Grants and Contributions:
Grant or Award spanning more than one fiscal year. (2017-2018 to 2022-2023)
Based on the work of recent years, "fractal-based methods" refers not just to the theory and tools of fractals themselves, but also to the driving philosophy behind this mathematics. For example, in my recent collaborative work in inverse problems for ordinary and partial differential equations, no fractal appears, yet the mathematical approach is clearly inspired by successful approaches in fractal imaging. The work in this proposal extends from this fractal-based core to include broad elements from analysis, dynamical systems, mathematical modeling, numerical analysis, and other topics in mathematics and the specific application domain research.

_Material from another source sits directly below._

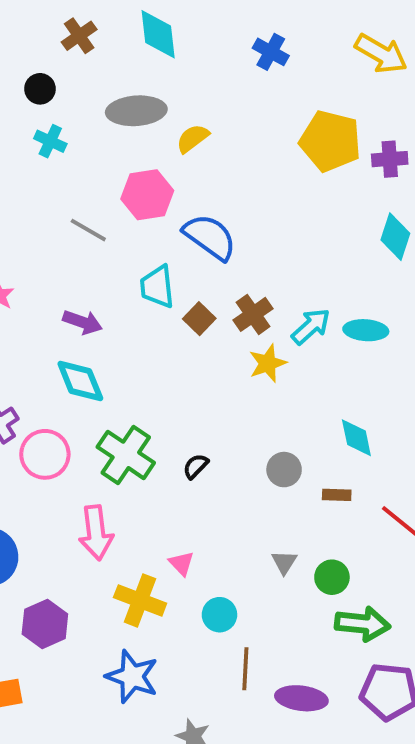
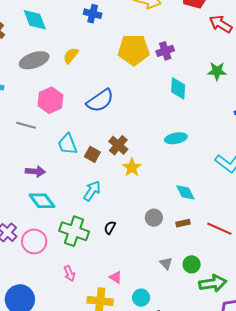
yellow semicircle: (193, 138) -> (71, 56), moved
blue semicircle: (210, 237) -> (100, 101), moved, turned 124
cyan arrow: (311, 326) -> (92, 191), moved
pink arrow: (96, 533) -> (69, 273), size x0.6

The goals of the proposed research program are to develop fractal-based frameworks for analyzing direct and inverse problems in
(A) physics and engineering, including
porous media and perforated domains, building upon some preliminary collaborative work that I have published in the past year. Typically, differential equations on perforated domains are treated with homogenization theory in which heterogeneous material is replaced by a fictitious homogenous medium; my recent work rigorously justifies that this sort of scale shift can also be done for related inverse problems. For example, one can recover the variable thermal diffusivity of a porous medium by using observational data to solve the corresponding inverse problem on the medium with no holes
PDE problems with fractal-like boundary data
(B) environmental science, with a focus on sustainability, including
pollution-driven population dynamics, perhaps with economic impact
ecosystem modeling
an inverse problem solution framework for coupled systems of reaction-diffusion equations with delay(s)
In both problems, a key point of interest is sustainability, particularly in the presence of undesirable elements (some tolerable pollution level) or possibly large perturbations (harvest).
(C) biomedical science, including continuing work on tumor detection, modeling, and analysis, and the development of an image-driven inverse problem solution framework
(D) new imaging frameworks based on very recent ideas in fractal-based analysis, including
star-shaped set inversion systems
iterated multifunction systems
The proposed research program combines rigorous theoretical elements (analysis, fractal geometry, differential and integral equations) with application-driven matters (modeling, signal/image processing) and practical issues (programming, algorithm design, numerical analysis, approximations). Students working in the program will receive both deep and broad training across this spectrum. Some initial small pieces of the research program proposal have been developed by current/recent students, with subsequent pieces to be established by future students. Other parts of the proposal reflect the next step of very recent work in current collaborations.